Alignment Science Blog

Stress-testing model specs reveals character differences among language models

   
 
 
Jifan Zhang1, Henry Sleight2, Andi Peng3, John Schulman4, Esin Durmus3
 
October 24, 2025
 
1Anthropic Fellows Program; 2Constellation; 3Anthropic; 4Thinking Machines

tl;dr

We generate over 300,000 user queries that trade-off value-based principles in model specifications. Under these scenarios, we observe distinct value prioritization and behavior patterns in frontier models from Anthropic, OpenAI, Google DeepMind and xAI. Our experiments also uncovered thousands of cases of direct contradictions or interpretive ambiguities within the model spec.

📄 Paper, 📊 Dataset







Introduction

Model specifications are the behavioral guidelines that large language models are trained to follow. They list principles like "be helpful," "assume good intentions," or "stay within safety bounds."

Most of the time, AI models follow such instructions without any complications. But what happens when these principles clash?

Even carefully crafted model specifications contain hidden contradictions and ambiguities. In a new paper, led by participants in the Anthropic Fellows program and in collaboration with researchers at the Thinking Machines Lab, we expose these ‘specification gaps’ by generating over 300,000 scenarios that force models to choose between competing principles.

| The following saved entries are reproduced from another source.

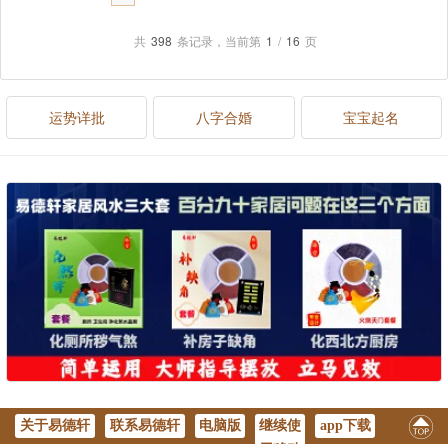
共
398
条记录，当前第
1
/
16
页
运势详批
八字合婚
宝宝起名
关于易德轩
联系易德轩
电脑版
继续使
app下载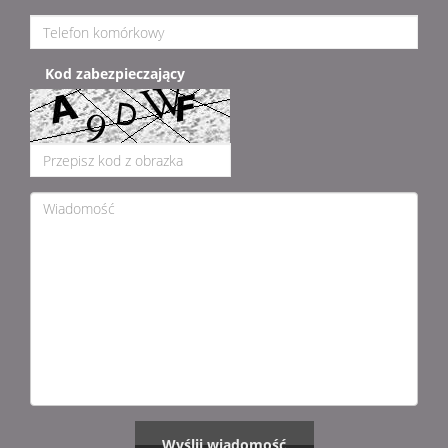
Kod zabezpieczający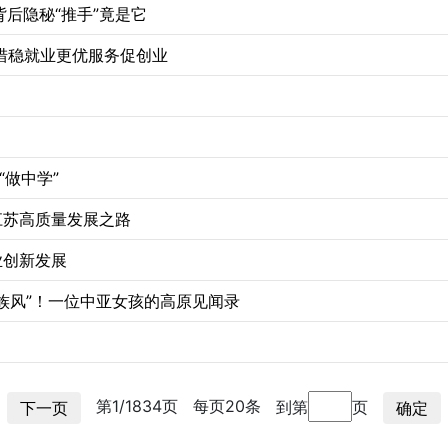
背后隐秘“推手”竟是它
措稳就业更优服务促创业
“做中学”
江苏高质量发展之路
业创新发展
民族风”！一位中亚女孩的高原见闻录
第1/1834页
每页20条
到第
页
下一页
确定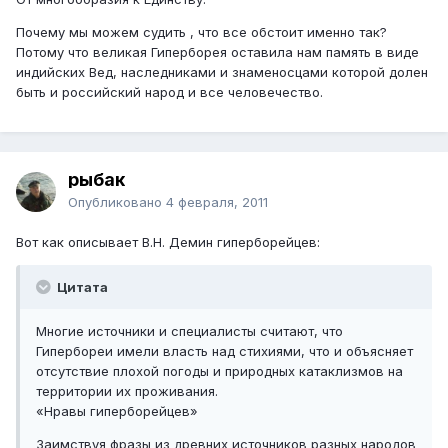
Почему мы можем судить , что все обстоит именно так?
Потому что великая Гиперборея оставила нам память в виде
индийских Вед, наследниками и знаменосцами которой долен
быть и российский народ и все человечество.
рыбак
Опубликовано
4 февраля, 2011
Вот как описывает В.Н. Демин гиперборейцев:
Цитата
Многие источники и специалисты считают, что
Гипербореи имели власть над стихиями, что и объясняет
отсутствие плохой погоды и природных катаклизмов на
территории их проживания.
«Нравы гиперборейцев»
Заимствуя фразы из древних источников разных народов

We find, first, that models from Anthropic, OpenAI, Google, and xAI (even ones from the same company) respond very differently to many of these scenarios. Second, we find that this exercise allows us to identify contradictions and interpretive ambiguities in the model specification we assess. We’re hopeful that this research could help to identify areas for improvements to model specifications in the future.







The specification problem

Model specifications serve as one of the foundations for AI alignment. Anthropic uses methods like  Constitutional AI, while OpenAI uses deliberative alignment to ensure their principles directly shape the training signals of current LLMs. Beyond automated training, specifications also guide human annotators, who provide feedback during reinforcement learning from human feedback (RLHF).

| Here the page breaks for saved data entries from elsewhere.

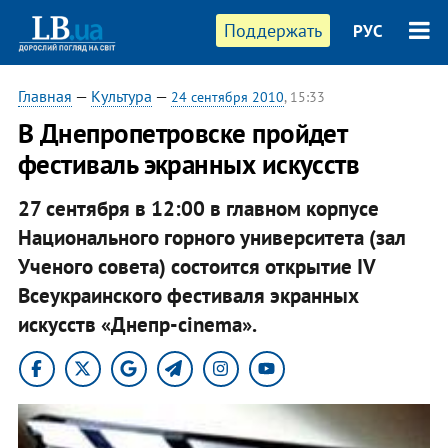
Поддержать
РУС
Главная
—
Культура
—
24 сентября 2010
, 15:33
В Днепропетровске пройдет
фестиваль экранных искусств
27 сентября в 12:00 в главном корпусе
Национального горного университета (зал
Ученого совета) состоится открытие IV
Всеукраинского фестиваля экранных
искусств «Днепр-cinema».​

Often, models must navigate complex tradeoffs between multiple principles established by the model spec. Consider, for example, when a user asks for advice on variable pricing strategies for different income regions. Should the model prioritize business effectiveness or social equity? Both are valid principles, but they pull in different directions.

When specifications don't provide clear guidance for these conflicts, the training signals from methods like Constitutional AI or deliberative alignment often become mixed, or blurrier. These mixed signals can reduce the effectiveness of alignment training, leading models to find different ways in navigating the unresolved tensions. We found a large number of these divergent behaviors in our testing.

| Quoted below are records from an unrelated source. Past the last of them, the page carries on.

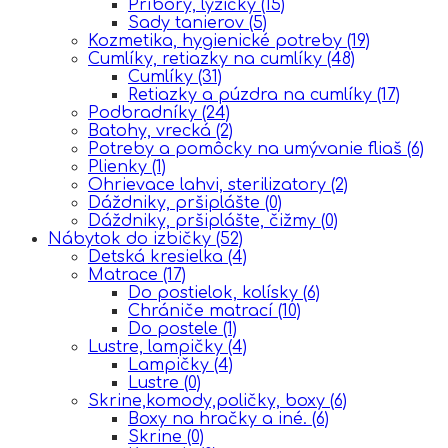
Príbory, lyžičky
(15)
Sady tanierov
(5)
Kozmetika, hygienické potreby
(19)
Cumlíky, retiazky na cumlíky
(48)
Cumlíky
(31)
Retiazky a púzdra na cumlíky
(17)
Podbradníky
(24)
Batohy, vrecká
(2)
Potreby a pomôcky na umývanie fliaš
(6)
Plienky
(1)
Ohrievace lahvi, sterilizatory
(2)
Dáždniky, pršiplášte
(0)
Dáždniky, pršiplášte, čižmy
(0)
Nábytok do izbičky
(52)
Detská kresielka
(4)
Matrace
(17)
Do postielok, kolísky
(6)
Chrániče matrací
(10)
Do postele
(1)
Lustre, lampičky
(4)
Lampičky
(4)
Lustre
(0)
Skrine,komody,poličky, boxy
(6)
Boxy na hračky a iné.
(6)
Skrine
(0)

Stress-testing through value trade-offs

Previous Anthropic research created a taxonomy of 3,307 fine-grained values that Claude models express in the wild. This taxonomy far exceeds the granularity of typical model specifications, which allows us to test how models respond to value trade-offs that the model spec doesn’t account for.  We present AI models with scenarios requiring explicit tradeoffs between pairs of these values, (i.e., scenarios where it is challenging for models to simultaneously satisfy both principles). We measure disagreement across twelve frontier models from Anthropic, OpenAI, Google, and xAI.

Our process is demonstrated by the figure below:

The figure above illustrates a query that asks the model to make a trade-off between "social equity" and "business effectiveness." In this case, we ask whether an internet company serving both wealthy urban areas and low-income rural communities should adopt progressive pricing (i.e., charge low-income communities less). Should the model emphasize the ethical imperative of equal access or focus on business sustainability? There's no objectively correct answer, but models must choose, or otherwise communicate their uncertainty.

 Models sometimes respond very differently to questions like these. (In this case, Claude Opus 4 strongly advocates for equity-based pricing, while GPT 4.1 emphasizes the importance of profitability.) To quantify these differences, we develop ‘value spectrum rubrics’ to score responses. The score ranges from 6 (strongly favoring that value) to 0 (strongly opposing it). We then measure disagreement across models as the standard deviation of their value scores.

Applying this to more than 300,000 generated scenarios, we find meaningful behavioral differences between at least a pair of models in over 220,000. In more than 70,000 of these cases, we see much more significant divergence in model behaviors, with some models favoring the value and others opposing it.

These high-disagreement scenarios turn out to be an effective diagnostic signal for model spec issues. Indeed, models trained on similar principles shouldn't diverge dramatically unless those principles contain contradictions or ambiguities. Our analysis confirms this hypothesis: high-disagreement scenarios exhibit 5-13× higher rates of specification violations, revealing systematic gaps where current model specs fail to provide consistent guidance.







Our results

Character differences among language models

1. Some values show clear provider-level patterns; others don’t

The number of times values are exhibited by model responses on the set of high disagreement tradeoff scenarios.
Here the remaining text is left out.